Raise your hand if you’ve ever been judged. Raise your hand if you’ve ever judged someone else (out loud or even in your head). My hand is staying raised for both of those, sis believe me, I’m no saint. But it all begs the question – when did we get here?
This place of seeing one another only at face value.
When did it become OK to place someone under a microscope only to analyze and critique their every move? From the way they hold their baby, what bottles they use, the way they dress, where they work or don’t work, the kind of car they drive and the way they wear their top knot.
We toss opinions over the fence without warrant or ask. We chip away at one another little by little and defend ourselves by saying, “everyone is entitled to their opinion.”
Sis, NO. We are better than this. This isn’t high school anymore. This is real life. And in real life?
Motherhood is hard, I think we all can agree on that. It’s hard enough without the thoughts and opinions of others thrown at you from 150 different directions. We’re all our own worst critic. So worrying about what your neighbor thinks or what the woman sitting across from you in the PTA meeting thinks only magnifies that heaviness and that weight by 100.
Motherhood is supposed to be a sisterhood. A place of camaraderie A place of I’ve got your back, you’ve got mine. But more often than not, it feels more like cold shoulders and judgement. Isolation and loneliness. More like I’m doing it better, look at me.
They say, “walk a mile in her shoes” but sis we don’t even take five steps.

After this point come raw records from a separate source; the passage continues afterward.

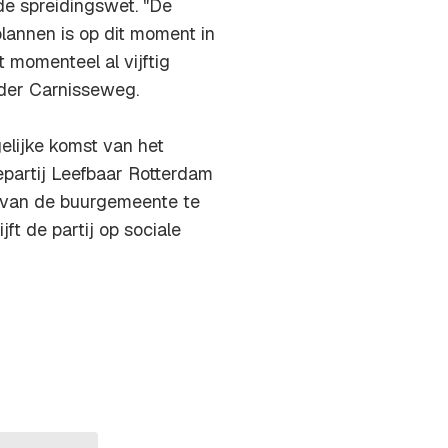
de spreidingswet. "De
plannen is op dit moment in
t momenteel al vijftig
ider Carnisseweg.
elijke komst van het
epartij Leefbaar Rotterdam
 van de buurgemeente te
ft de partij op sociale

We don’t even attempt to lace up the shoes or even try them on before we are 10 miles down the road creating assumptions and judgments about someone we don’t even know.

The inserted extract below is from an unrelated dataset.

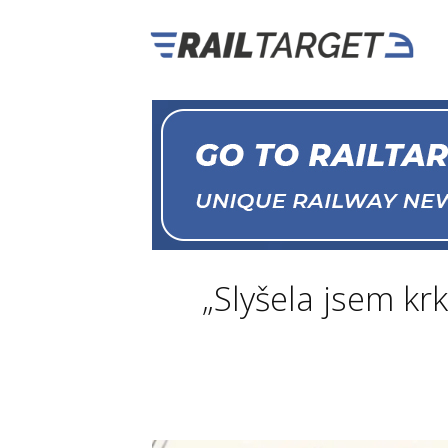
„Slyšela jsem krk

And why? For what? To make ourselves feel better? Right. Because we’re just so good at this mom thing that everyone should take notes of how we cruise through life. HA!

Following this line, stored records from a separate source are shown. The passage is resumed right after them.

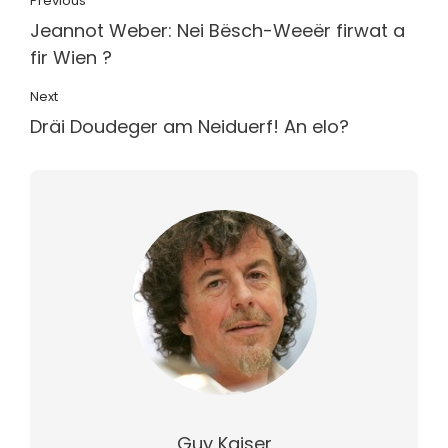
Previous
Jeannot Weber: Nei Bësch-Weeër firwat a
fir Wien ?
Next
Dräi Doudeger am Neiduerf! An elo?
Guy Kaiser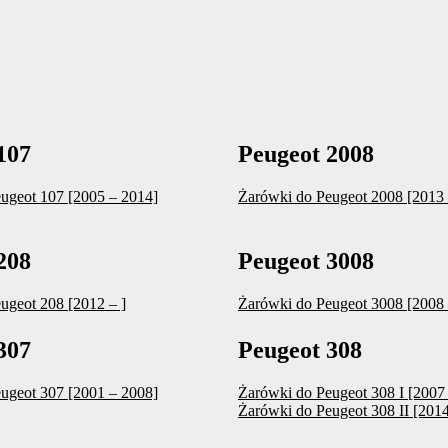
107
Peugeot 2008
ugeot 107 [2005 – 2014]
Żarówki do Peugeot 2008 [2013 
208
Peugeot 3008
ugeot 208 [2012 – ]
Żarówki do Peugeot 3008 [2008 
307
Peugeot 308
ugeot 307 [2001 – 2008]
Żarówki do Peugeot 308 I [2007
Żarówki do Peugeot 308 II [2014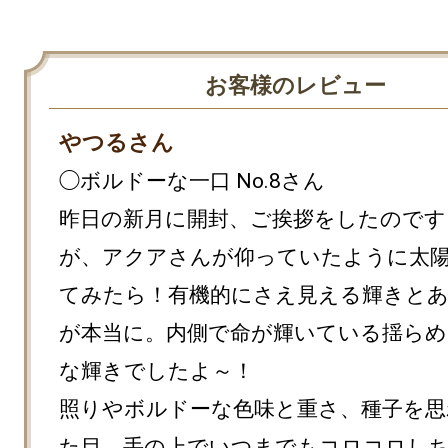
お客様のレビュー
やつるさん
◯ボルドーな一口 No.8さん

昨日の新月に開封、ご挨拶をしたのです
が、アクアさんが仰っていたように太
てみたら！有機的にさえ見える輝きと
が本当に。内側で命が輝いている揺ら
な輝きでしたよ～！

照りやボルドーな色味と重さ、種子を思
た目、手の上でいつまでもコロコロし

Stop staring down at your own naval and look up.
I’ve been on both sides of the fence sis, neither of which leave me feeling good let me tell you. My fence may look white, but it’s not cleaner than yours. If I’m being honest it’s probably more of a dingy beige with stains and maybe even some bird crap. Why? Because I’m not better. I’m not worse either – I’m just human and so is the woman sitting across from you. Remember that.
So today I’m raising my hand, not just in honesty, but in solidarity. A truce. I don’t care how you parent, what you feed your kiddos or how you dress. You are my sister. I see you and more importantly, “how are you REALLY doing?”
Is your house a mess? I’ve got you. Haven’t showered in four days? I’m coming over. Baby won’t stop crying in Target? I’ll be that weird lady who entertains your baby while you get the essentials – no judgments.
Why? Because we’re all in this together.